The Central Tibetan Administration in Dharamsala, India, has recently elected a new Sikyong (President). Penpa Tsering, the new Sikyong, took office as the 16th president-in-exile, replacing former Sikyong Lobsang Sangay.
After two rounds of elections in January and April, 53-year-old Penpa Tsering defeated his rival Kelsang Dorjee Aukatsang, becoming the fifth directly-elected president of Tibetans in exile and the third since the 14th Dalai Lama handed over all political power in 2011.
On May 27, Penpa Tsering took the oath of office at the Songtsam Hall of the Tibetan government-in-exile’s Supreme Court. Tibet’s spiritual leader, the Dalai Lama, watched the live streamed ceremony.
In his inaugural speech, Penpa Tsering said the Kashag (cabinet) under his leadership would adopt the “Middle Way Approach” formulated by the Dalai Lama and seek a non-violent solution to the China-Tibet issue with the Chinese Communist Party (CCP).
The “Middle Way Approach” refers to the true autonomy for Tibet proposed by the Dalai Lama in 1979 within the framework of the CCP’s constitution, which includes autonomy over Tibet’s culture, religion, language, ethnic identity, and ecological environment.

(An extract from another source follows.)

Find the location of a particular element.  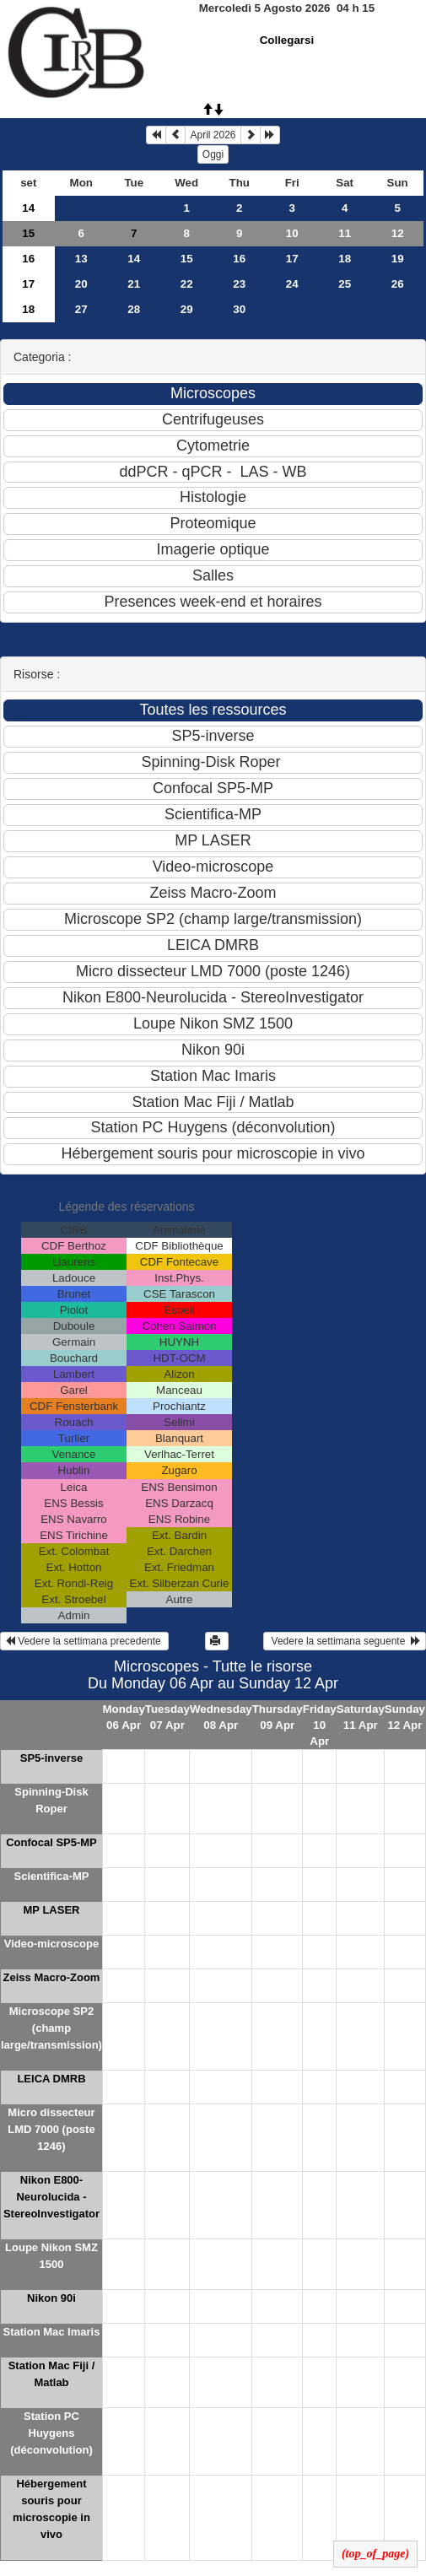

Station Mac Imaris is located at coordinates (51, 2331).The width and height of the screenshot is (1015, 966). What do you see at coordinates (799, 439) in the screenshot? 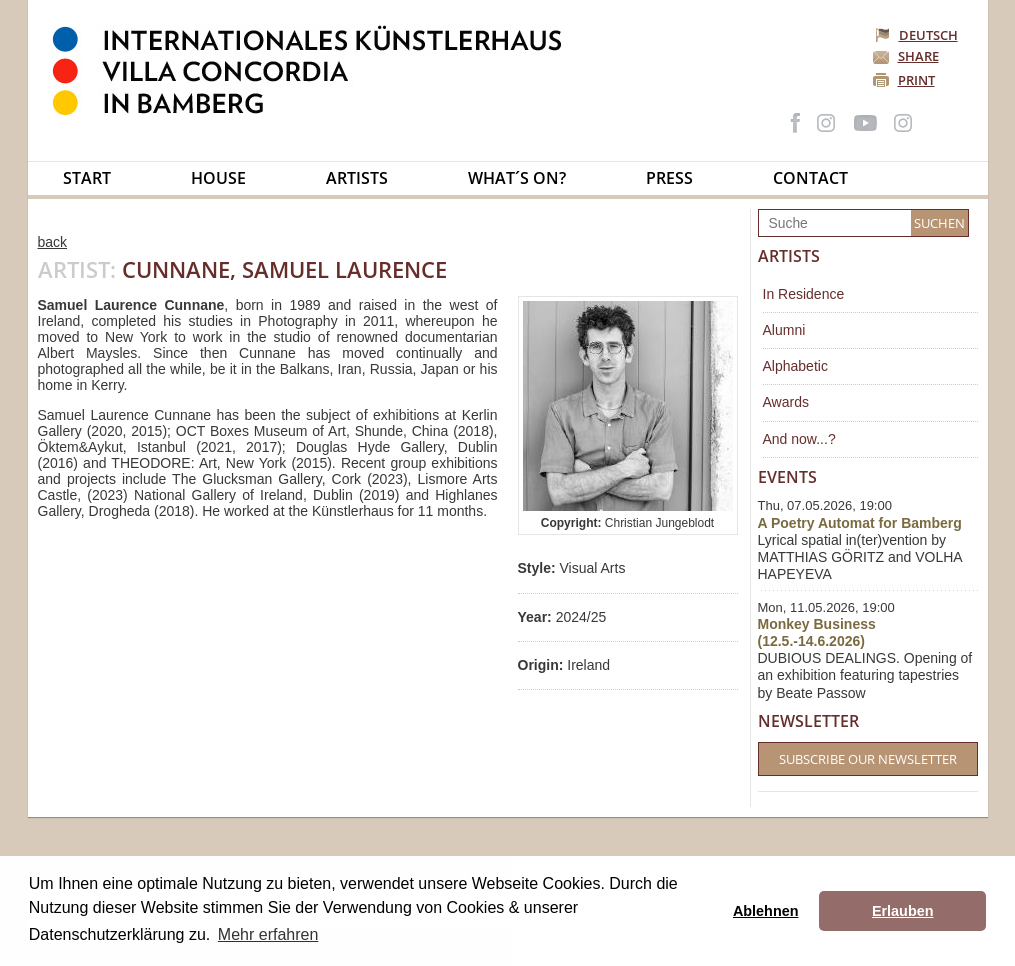
I see `And now...?` at bounding box center [799, 439].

Penpa Tsering said his government will try to pool the wisdom of the Tibetan people, optimize the global promotion of Tibet, expose and correct the wrong policies of the CCP on Tibet, make every effort to seek interaction between domestic and overseas Tibetans, and make efforts to realize the Dalai Lama’s wish to visit China.

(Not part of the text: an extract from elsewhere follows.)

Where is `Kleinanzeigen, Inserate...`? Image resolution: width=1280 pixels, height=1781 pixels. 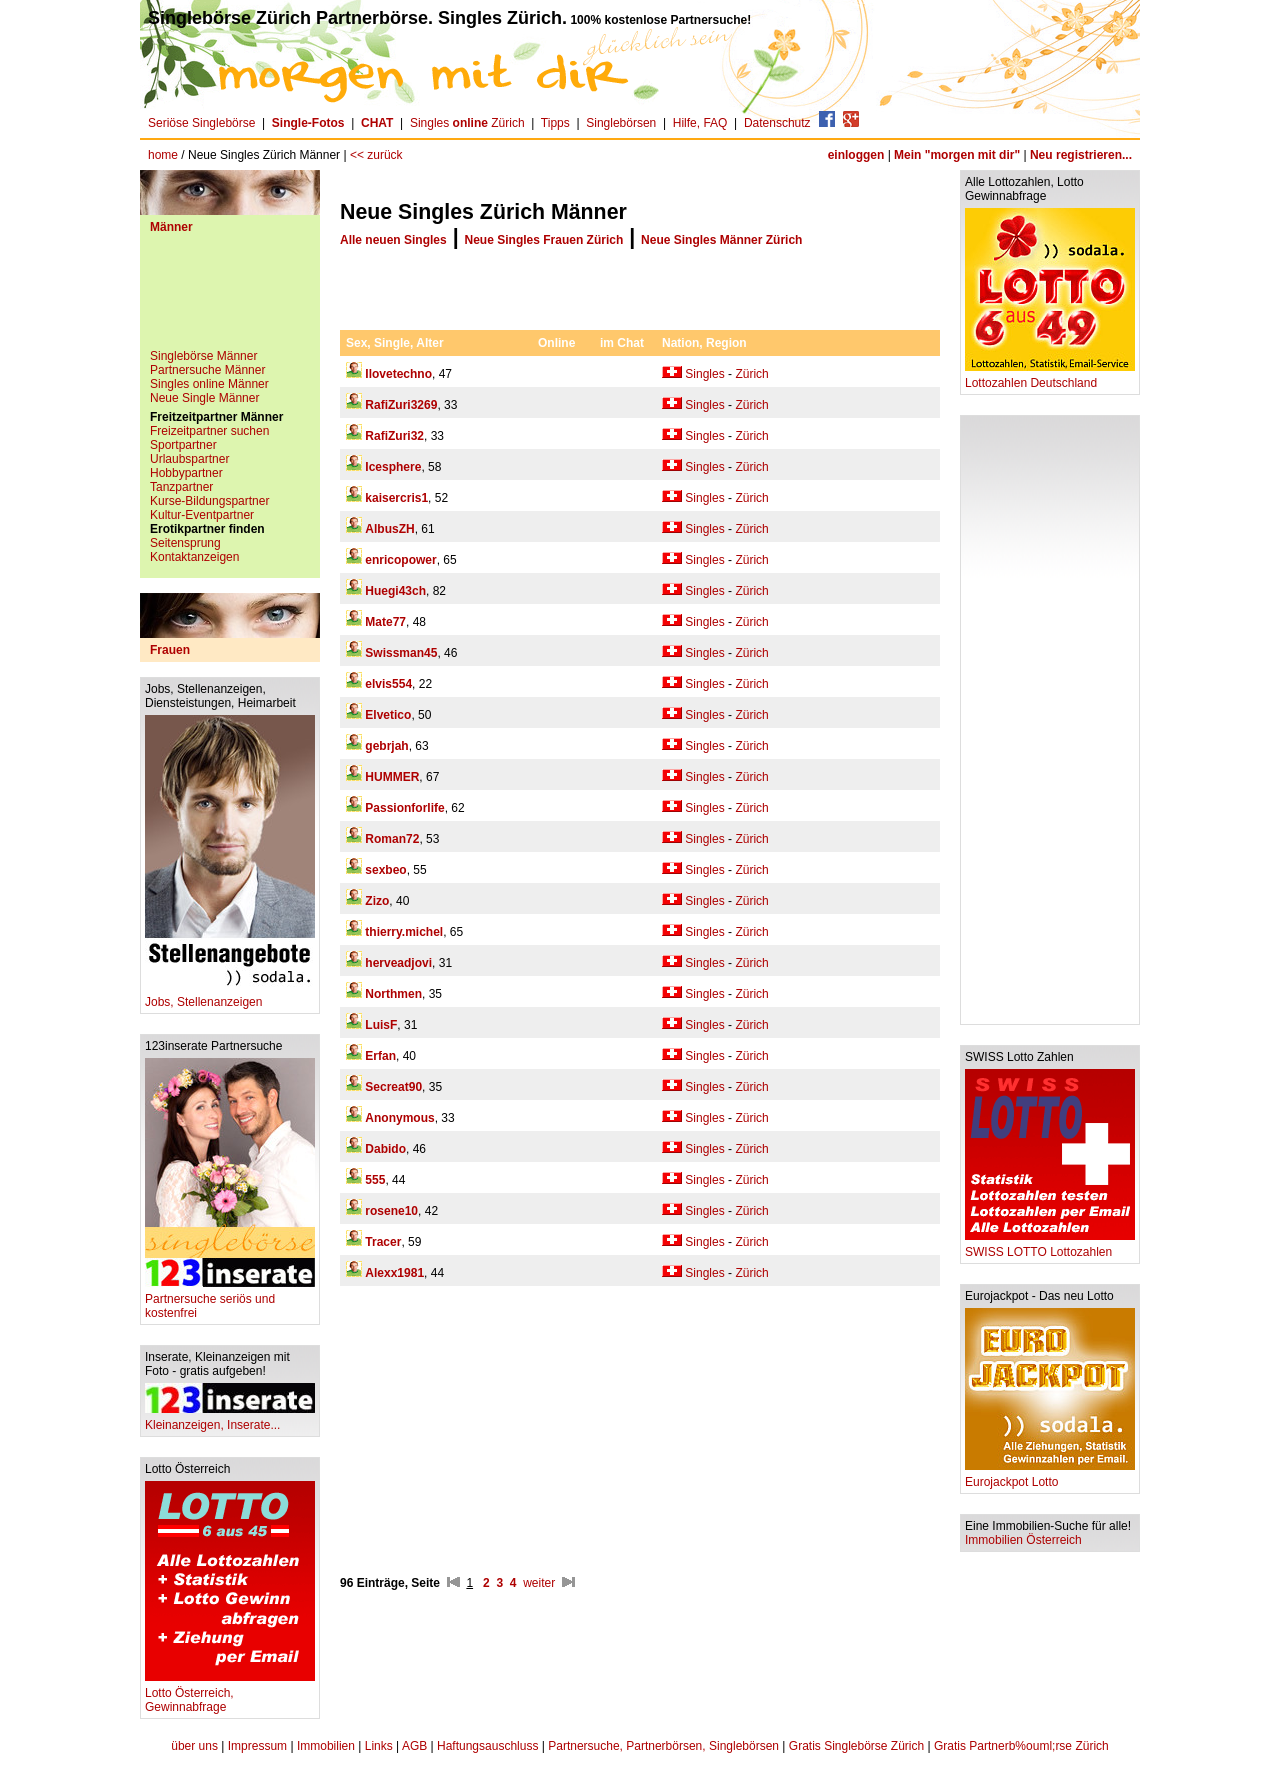
Kleinanzeigen, Inserate... is located at coordinates (230, 1419).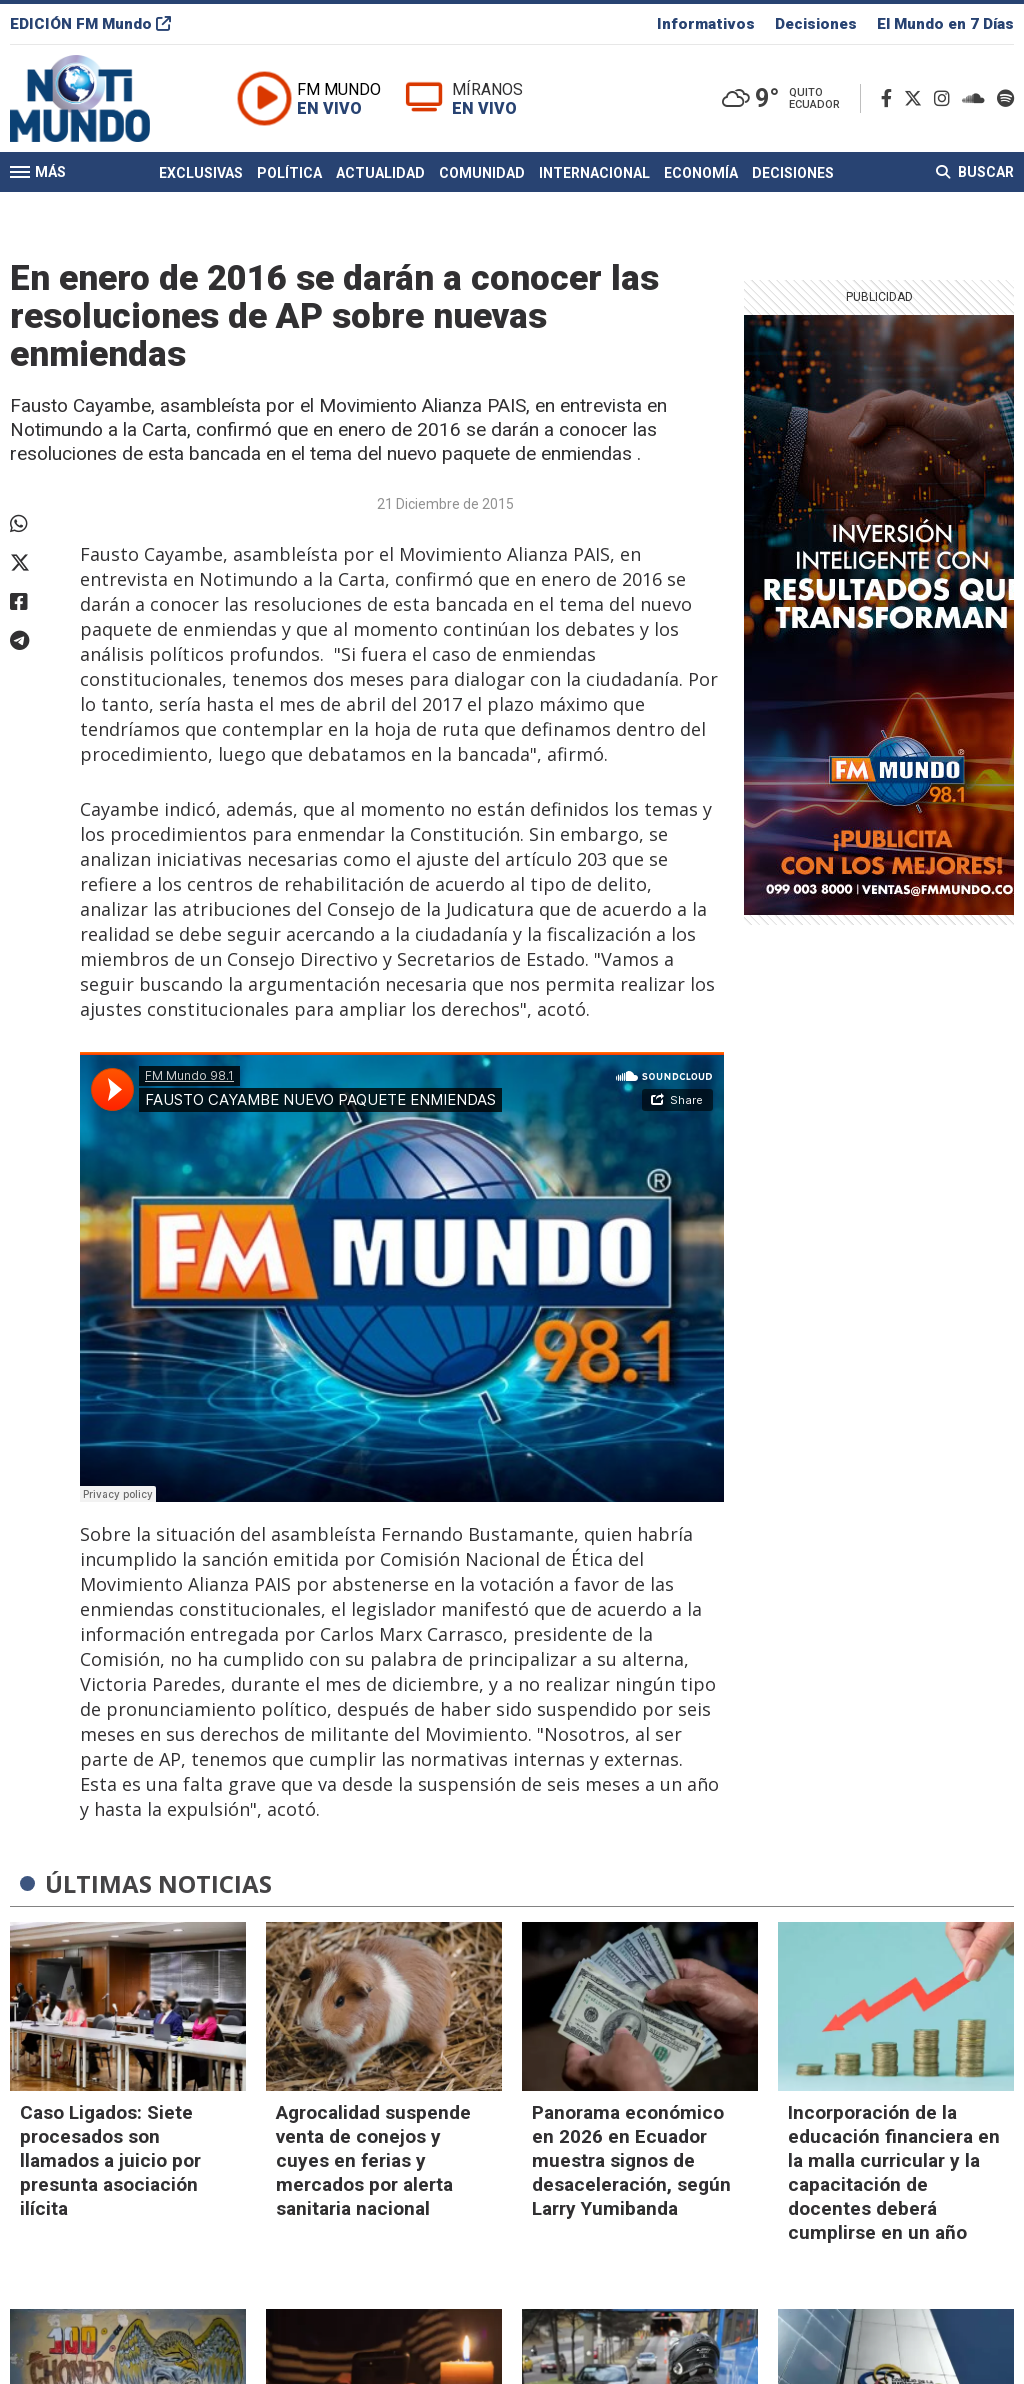  What do you see at coordinates (380, 173) in the screenshot?
I see `Actualidad` at bounding box center [380, 173].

In a speech delivered via video, the Dalai Lama congratulated Penpa Tsering on his election and praised former Sikyong Lobsang Sangay for his outstanding contributions during his two terms in office over the past 10 years. The Dalai Lama stressed that the democracy of the Tibetan community in exile is not a sham but a real democracy that is comparable to all other democracies in the world.
On May 26, the day before Tsering’s inauguration, former Sikyong Lobsang Sangay delivered his farewell speech. Sangay said the past decade had seen the CCP’s refusal to engage in any discussion of human rights and democracy, and an escalating belligerence.
On his official foreign visits as the Sikyong, he had experienced first-hand the impact of the CCP’s pressure on governments to keep distance from the Central Tibetan administration, leading to last-minute cancellations of meetings or downgrades of meetings to lower-level officials.
Born in 1967 in the Bylakuppe refugee camp for Tibetans in Karnataka, southern India, Penpa Tsering graduated from the economics department of Madras Christian College in Chennai in 1988. He served as the speaker of the Tibetan Parliament in Exile from 2008 to 2016 and the Dalai Lama’s representative to North America from 2016 to 2017.
History of the Tibetan Exile Government
In October 1950, the CCP invaded Tibet and forced the Tibetan government to sign a “17-point Agreement.” The CCP claimed it’s actions amounted to a “peaceful liberation” of Tibet but according to a speech of Lobsang Sangay in Australia in August 2017, the CCP’s so-called “peaceful liberation” of Tibet had resulted in the deaths of millions of Tibetans, the destruction of 98 percent of Tibetan monasteries, and 99 percent of monks and nuns being forced to resume secular life.
According to the official website of the Tibetan Government in Exile, in order to save and preserve Tibet’s unique traditional culture and Tibetan identity, the Dalai Lama and more than 80,000 Tibetans were forced to flee to India in mid-March 1959, and the Tibetan Government in Exile was established, which was later renamed the Central Tibetan Administration.
The Central Tibetan Administration has administrative, legislative, and judicial organs, implementing the “separation of the three powers.” In 2011, the government-in-exile began holding elections by universal suffrage to govern for five-year terms. Lobsang Sangay was the first elected Sikyong and served two terms.